- Exercise -
In the entries that follow, find the line containing "CEIM forma a sus primeras generaciones"; from there, copy every line exactly through the line containing "CEIM ejecuta nuevos programas".

- Input material -
_ _ _ _ _ _ _

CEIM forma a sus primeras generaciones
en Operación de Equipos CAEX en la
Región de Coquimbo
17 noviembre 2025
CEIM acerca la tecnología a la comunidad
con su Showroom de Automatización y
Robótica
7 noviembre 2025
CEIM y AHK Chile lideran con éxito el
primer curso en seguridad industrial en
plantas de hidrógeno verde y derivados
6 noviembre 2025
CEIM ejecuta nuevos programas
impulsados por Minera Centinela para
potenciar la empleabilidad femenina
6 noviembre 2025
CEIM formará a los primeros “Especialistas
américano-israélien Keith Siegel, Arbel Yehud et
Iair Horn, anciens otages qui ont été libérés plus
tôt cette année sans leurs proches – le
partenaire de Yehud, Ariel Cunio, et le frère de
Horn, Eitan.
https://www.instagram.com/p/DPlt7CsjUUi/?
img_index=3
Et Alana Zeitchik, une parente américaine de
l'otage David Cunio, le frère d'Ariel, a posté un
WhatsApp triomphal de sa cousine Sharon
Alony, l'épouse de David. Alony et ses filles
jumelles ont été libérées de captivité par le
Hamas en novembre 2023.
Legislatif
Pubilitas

_ _ _ _ _ _ _

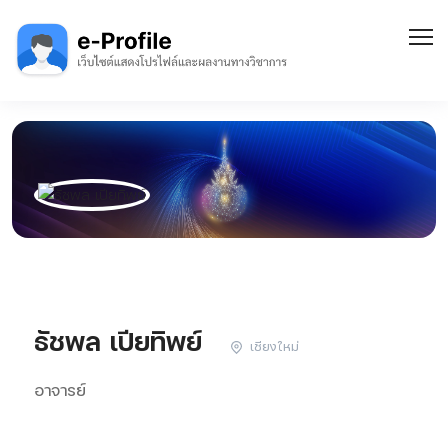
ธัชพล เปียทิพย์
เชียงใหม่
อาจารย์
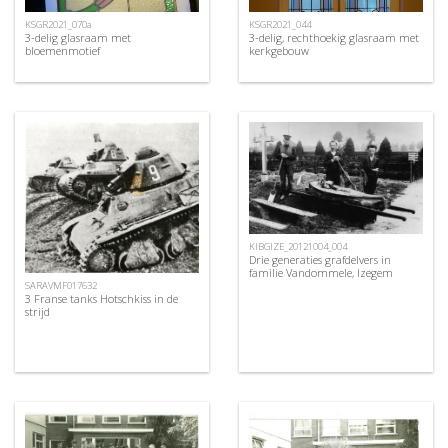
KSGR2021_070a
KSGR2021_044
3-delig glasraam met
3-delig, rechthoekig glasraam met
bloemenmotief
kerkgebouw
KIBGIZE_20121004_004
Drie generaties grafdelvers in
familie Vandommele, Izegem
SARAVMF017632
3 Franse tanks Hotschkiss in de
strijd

_ _ _ _ _ _ _

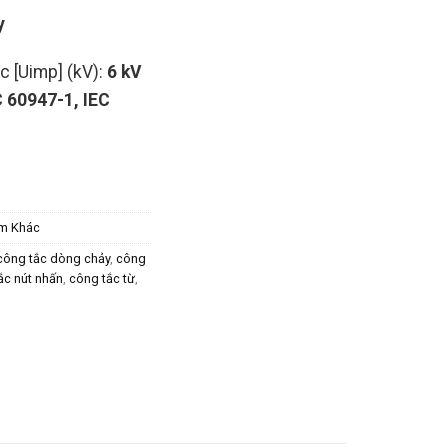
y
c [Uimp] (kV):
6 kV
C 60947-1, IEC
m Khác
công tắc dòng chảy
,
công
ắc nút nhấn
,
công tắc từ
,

_ _ _ _ _ _ _

- Output below -
CEIM forma a sus primeras generaciones
en Operación de Equipos CAEX en la
Región de Coquimbo
17 noviembre 2025
CEIM acerca la tecnología a la comunidad
con su Showroom de Automatización y
Robótica
7 noviembre 2025
CEIM y AHK Chile lideran con éxito el
primer curso en seguridad industrial en
plantas de hidrógeno verde y derivados
6 noviembre 2025
CEIM ejecuta nuevos programas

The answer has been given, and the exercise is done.